Rendered page images

+ + + + + + +

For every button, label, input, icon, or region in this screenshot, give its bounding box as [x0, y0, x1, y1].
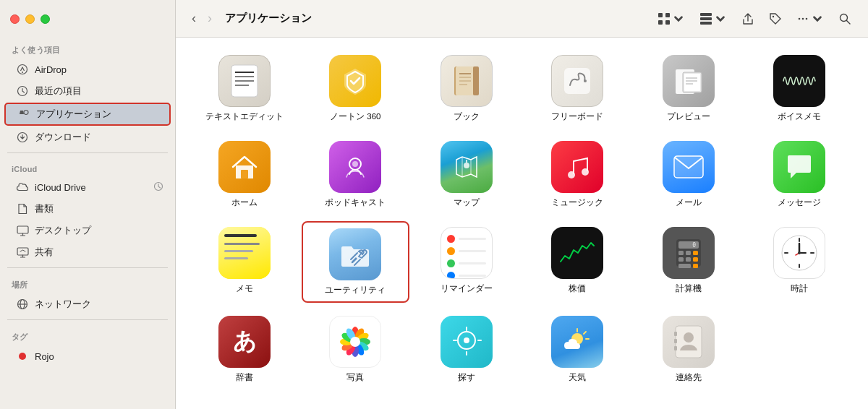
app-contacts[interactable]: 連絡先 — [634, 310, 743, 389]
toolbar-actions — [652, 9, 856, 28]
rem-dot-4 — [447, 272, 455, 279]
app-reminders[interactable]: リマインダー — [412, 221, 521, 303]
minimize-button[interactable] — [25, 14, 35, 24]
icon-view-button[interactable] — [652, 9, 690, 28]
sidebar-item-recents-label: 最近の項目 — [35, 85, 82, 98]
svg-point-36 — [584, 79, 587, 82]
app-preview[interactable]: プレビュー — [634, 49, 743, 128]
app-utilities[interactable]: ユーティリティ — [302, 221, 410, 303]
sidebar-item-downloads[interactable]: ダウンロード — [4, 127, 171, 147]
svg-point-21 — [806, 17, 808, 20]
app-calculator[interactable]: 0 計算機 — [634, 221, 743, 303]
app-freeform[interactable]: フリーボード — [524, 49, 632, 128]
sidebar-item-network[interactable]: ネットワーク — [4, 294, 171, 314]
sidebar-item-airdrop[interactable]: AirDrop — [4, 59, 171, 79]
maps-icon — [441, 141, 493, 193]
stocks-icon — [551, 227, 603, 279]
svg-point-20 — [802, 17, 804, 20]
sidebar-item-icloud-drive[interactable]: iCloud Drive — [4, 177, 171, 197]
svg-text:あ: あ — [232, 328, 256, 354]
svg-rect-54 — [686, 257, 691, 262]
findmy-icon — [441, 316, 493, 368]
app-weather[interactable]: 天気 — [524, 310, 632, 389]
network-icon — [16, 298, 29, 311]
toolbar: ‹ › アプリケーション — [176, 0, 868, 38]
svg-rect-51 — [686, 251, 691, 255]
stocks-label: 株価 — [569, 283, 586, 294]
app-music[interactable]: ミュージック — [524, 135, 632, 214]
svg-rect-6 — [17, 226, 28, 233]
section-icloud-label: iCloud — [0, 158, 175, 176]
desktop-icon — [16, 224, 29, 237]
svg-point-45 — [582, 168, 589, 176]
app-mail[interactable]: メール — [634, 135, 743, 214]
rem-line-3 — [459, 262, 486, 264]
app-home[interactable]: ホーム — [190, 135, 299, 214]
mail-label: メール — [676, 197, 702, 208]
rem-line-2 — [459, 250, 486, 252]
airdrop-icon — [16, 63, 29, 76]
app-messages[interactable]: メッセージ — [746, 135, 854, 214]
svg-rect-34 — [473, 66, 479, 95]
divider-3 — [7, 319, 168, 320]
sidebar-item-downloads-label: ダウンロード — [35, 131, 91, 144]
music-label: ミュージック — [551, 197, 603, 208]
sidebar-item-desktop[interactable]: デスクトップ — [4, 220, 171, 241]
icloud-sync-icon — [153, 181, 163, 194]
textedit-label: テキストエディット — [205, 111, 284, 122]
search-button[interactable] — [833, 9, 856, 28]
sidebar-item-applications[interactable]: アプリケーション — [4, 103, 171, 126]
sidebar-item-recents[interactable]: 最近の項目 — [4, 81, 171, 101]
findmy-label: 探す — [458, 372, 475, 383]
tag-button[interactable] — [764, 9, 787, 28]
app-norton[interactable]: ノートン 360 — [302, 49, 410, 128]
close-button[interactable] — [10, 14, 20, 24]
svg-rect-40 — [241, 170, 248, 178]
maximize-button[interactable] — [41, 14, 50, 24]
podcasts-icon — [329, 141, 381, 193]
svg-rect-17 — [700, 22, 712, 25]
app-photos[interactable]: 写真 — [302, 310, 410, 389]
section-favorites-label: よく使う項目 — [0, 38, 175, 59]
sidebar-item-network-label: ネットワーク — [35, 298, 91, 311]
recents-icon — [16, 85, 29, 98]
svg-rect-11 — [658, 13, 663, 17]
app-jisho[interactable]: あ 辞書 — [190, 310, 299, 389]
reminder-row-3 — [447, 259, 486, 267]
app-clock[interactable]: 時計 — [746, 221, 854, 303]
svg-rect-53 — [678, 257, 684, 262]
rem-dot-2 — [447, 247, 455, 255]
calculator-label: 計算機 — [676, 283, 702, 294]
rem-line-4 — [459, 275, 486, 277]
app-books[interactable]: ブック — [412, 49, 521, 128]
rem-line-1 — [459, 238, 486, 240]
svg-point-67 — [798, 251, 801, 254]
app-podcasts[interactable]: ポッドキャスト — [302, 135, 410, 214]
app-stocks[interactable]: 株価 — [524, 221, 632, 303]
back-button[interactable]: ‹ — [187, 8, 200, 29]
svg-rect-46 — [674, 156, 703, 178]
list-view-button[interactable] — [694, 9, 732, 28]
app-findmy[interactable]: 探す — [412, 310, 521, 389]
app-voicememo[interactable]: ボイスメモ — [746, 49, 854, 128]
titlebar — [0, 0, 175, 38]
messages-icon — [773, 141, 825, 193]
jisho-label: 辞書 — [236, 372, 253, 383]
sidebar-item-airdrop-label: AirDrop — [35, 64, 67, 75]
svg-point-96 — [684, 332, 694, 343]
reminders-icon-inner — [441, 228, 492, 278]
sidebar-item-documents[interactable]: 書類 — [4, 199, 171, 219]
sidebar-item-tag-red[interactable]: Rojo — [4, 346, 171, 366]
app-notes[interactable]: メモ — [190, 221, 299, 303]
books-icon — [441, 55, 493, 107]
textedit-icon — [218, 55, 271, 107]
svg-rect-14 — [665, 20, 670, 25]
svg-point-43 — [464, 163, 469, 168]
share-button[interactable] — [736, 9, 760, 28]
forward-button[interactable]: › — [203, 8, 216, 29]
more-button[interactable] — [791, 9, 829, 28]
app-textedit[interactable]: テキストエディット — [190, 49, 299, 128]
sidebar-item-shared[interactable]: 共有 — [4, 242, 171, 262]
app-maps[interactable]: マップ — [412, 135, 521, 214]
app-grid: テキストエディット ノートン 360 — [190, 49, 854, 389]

+ + + + + + +

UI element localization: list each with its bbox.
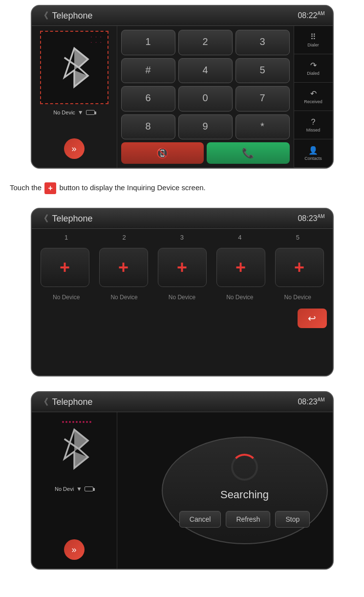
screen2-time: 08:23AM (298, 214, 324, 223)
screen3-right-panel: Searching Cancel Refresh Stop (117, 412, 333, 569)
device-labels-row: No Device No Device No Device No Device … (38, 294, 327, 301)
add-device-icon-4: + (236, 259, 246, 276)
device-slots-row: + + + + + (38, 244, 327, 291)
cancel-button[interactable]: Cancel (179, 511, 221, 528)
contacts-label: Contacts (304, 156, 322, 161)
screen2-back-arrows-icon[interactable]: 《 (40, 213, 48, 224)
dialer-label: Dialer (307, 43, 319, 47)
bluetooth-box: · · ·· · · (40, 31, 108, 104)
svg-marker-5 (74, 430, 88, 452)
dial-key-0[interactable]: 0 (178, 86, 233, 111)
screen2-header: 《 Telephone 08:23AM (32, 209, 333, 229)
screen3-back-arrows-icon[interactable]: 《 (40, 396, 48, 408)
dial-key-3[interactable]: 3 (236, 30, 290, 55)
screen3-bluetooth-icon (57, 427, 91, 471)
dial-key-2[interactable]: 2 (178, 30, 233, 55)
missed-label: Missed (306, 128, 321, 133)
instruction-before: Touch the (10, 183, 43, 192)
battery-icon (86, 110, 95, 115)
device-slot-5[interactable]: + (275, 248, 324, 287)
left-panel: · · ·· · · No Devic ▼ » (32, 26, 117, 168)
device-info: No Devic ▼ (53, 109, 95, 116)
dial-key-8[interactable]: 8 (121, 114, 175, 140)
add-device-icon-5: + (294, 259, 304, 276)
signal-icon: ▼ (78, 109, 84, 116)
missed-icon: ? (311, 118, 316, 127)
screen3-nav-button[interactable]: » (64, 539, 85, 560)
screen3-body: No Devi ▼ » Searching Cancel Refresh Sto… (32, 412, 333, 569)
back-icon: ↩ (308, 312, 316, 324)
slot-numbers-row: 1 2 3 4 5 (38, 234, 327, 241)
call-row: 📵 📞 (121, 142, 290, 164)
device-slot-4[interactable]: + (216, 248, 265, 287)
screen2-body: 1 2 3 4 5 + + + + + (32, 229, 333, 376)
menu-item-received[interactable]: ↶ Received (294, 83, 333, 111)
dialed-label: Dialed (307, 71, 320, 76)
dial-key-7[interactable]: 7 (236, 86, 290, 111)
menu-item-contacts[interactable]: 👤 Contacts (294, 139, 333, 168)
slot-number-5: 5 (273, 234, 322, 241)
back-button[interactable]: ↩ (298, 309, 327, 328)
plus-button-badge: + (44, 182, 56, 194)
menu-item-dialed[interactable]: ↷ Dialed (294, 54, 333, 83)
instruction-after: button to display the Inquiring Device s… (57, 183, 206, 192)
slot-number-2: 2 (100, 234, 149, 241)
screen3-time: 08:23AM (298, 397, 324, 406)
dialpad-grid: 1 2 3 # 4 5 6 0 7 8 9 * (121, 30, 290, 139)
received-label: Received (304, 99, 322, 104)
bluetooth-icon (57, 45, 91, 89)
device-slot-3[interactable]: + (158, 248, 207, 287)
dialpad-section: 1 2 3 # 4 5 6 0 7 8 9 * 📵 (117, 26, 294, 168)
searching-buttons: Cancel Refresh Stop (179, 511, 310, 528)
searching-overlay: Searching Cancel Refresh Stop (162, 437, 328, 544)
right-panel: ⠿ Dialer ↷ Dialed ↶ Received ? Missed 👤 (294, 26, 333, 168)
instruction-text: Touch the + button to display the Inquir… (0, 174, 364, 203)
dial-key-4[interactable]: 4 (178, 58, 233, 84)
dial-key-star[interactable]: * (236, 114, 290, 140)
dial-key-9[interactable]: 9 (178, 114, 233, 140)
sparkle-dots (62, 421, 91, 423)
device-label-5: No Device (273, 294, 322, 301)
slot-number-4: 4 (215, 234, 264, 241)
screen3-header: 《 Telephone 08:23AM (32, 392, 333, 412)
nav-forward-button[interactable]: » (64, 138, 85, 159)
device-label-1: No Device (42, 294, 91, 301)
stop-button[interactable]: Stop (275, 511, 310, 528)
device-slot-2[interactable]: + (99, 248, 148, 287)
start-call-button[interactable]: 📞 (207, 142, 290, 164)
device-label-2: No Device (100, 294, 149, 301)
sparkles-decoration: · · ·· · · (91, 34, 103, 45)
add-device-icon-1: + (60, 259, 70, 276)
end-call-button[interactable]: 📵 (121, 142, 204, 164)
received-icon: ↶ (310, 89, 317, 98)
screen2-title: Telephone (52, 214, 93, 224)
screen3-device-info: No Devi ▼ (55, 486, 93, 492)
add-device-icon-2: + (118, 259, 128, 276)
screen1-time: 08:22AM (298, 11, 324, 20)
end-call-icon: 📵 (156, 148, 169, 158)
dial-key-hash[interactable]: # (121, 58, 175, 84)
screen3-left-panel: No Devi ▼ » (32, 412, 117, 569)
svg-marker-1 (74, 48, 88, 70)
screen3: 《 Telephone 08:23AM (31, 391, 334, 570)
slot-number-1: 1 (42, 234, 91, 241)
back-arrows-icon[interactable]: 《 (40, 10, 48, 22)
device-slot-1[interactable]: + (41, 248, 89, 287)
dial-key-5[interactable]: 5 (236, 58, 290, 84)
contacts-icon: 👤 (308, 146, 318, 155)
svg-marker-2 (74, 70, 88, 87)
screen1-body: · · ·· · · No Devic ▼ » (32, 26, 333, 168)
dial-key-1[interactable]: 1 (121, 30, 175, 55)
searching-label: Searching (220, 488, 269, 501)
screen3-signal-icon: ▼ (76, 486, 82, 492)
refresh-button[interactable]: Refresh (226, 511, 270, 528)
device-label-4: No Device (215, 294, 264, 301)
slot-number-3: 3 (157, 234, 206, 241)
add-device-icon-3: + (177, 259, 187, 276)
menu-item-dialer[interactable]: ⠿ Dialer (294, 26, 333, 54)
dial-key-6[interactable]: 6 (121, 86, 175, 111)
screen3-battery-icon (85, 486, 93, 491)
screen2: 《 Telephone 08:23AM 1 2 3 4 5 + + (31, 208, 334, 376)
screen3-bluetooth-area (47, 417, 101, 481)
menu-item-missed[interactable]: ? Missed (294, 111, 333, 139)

+ + + + + + +

# About this exercise
Search the records for the string "textedit" and return every line in which it occurs.

# Solution
textedit-label: テキストエディット — [205, 111, 284, 122]
textedit-icon — [218, 55, 271, 107]
app-textedit[interactable]: テキストエディット — [190, 49, 299, 128]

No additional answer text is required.